A volergli trovare una falla, la relazione di Marco Doria sui fatti del G8 glissa su Piazza Alimonda, sull'omicidio Giuliani, non sembra ricordare che gli scontri nacquero dall'attacco illegittimo di una banda di carabinieri a un corteo regolarmente autorizzato. Non ricorda o non sa che Carlo raccolse l'estintore solo dopo aver visto la pistola del killer sbucare dal defender.

Eppure, «nel luogo più drammatico e controverso» di quelle giornate - per usare le parole di Antonio Bruno, capogruppo Prc a Tursi - il sindaco di Genova c'era stato quattro giorni prima, mettendoci la faccia mischiato alla piccola folla di ostinati "ricordatori", nell'anniversario proprio di quello sparo che fermò la vita di un ventitreenne.

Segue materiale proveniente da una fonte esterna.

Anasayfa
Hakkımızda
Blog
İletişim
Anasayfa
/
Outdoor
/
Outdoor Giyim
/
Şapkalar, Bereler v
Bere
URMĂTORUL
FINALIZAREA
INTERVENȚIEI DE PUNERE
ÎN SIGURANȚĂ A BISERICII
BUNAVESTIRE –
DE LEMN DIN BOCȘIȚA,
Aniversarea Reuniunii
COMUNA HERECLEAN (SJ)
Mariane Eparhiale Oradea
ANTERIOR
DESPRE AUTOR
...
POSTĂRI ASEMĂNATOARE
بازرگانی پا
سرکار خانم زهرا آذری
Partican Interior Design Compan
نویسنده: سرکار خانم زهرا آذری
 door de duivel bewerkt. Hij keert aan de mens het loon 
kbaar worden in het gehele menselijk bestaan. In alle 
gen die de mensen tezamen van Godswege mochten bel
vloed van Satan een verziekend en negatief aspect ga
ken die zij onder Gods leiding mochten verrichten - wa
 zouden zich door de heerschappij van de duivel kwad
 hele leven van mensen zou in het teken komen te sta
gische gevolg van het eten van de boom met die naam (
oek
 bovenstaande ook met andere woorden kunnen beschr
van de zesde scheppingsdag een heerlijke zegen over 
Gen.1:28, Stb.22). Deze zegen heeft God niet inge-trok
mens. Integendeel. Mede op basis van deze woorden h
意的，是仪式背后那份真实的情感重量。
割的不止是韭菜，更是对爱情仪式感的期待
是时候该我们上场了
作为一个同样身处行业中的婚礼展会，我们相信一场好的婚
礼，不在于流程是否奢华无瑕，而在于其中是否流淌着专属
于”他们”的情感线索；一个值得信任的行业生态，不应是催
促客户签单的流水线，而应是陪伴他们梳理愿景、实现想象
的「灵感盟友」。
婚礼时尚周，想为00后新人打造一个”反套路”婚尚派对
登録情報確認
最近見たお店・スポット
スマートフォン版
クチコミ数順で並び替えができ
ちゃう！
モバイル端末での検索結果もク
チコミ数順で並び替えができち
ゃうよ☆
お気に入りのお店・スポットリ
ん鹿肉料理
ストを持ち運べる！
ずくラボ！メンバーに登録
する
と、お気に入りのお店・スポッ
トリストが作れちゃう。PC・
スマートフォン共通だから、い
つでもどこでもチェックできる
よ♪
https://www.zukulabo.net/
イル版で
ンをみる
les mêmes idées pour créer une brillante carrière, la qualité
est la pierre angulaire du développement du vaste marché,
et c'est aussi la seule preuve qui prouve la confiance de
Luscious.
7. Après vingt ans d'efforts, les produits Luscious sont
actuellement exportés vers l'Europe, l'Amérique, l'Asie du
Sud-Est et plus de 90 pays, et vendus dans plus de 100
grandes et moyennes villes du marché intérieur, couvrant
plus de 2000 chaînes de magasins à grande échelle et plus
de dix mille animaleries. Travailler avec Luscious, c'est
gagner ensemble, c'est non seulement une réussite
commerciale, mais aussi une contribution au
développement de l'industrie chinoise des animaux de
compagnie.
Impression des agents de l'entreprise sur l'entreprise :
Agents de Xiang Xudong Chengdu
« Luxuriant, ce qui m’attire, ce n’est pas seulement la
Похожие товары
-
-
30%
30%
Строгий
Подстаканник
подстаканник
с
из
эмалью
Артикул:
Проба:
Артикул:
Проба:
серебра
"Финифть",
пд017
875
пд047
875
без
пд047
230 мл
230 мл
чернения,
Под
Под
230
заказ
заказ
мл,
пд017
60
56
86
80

Undici anni dopo il consiglio comunale dedica anch'esso un paio d'ore al ricordo. A volergli trovare dei pregi, la relazione del sindaco Doria, in carica da 63 giorni, spiega perché ricordare («perché il passato recente è utile alla coscienza civile dell'oggi») e fissa alcuni punti chiave. Ad esempio che la ferita per la città era iniziata ben prima delle manifestazioni: nella militarizzazione, nella costruzione di muri e zone rosse, nell'ossessione di svuotare la città per l'arrivo dei potenti della Terra.
Furono questi elementi a convincere il futuro sindaco di restare e scendere in piazza tranne nella giornata delle azioni su cui era in deciso disaccordo (come ha anticipato a Globalist il 20 luglio scorso) e che anche ora rubrica alla voce "inaccettabile vandalismo". Ma a chi insiste a dire che anche il giorno appresso ci fu baruffa tra opposti estremismi (quello di certa polizia e quello di taluni manifestanti), Doria spiega nettamente: «Non fu battaglia ma repressione». E poi ancora i fatti della Diaz e di Bolzaneto «resi possibili dal contesto politico, dalla percezione che ci sarebbe stata tolleranza per quelle violenze».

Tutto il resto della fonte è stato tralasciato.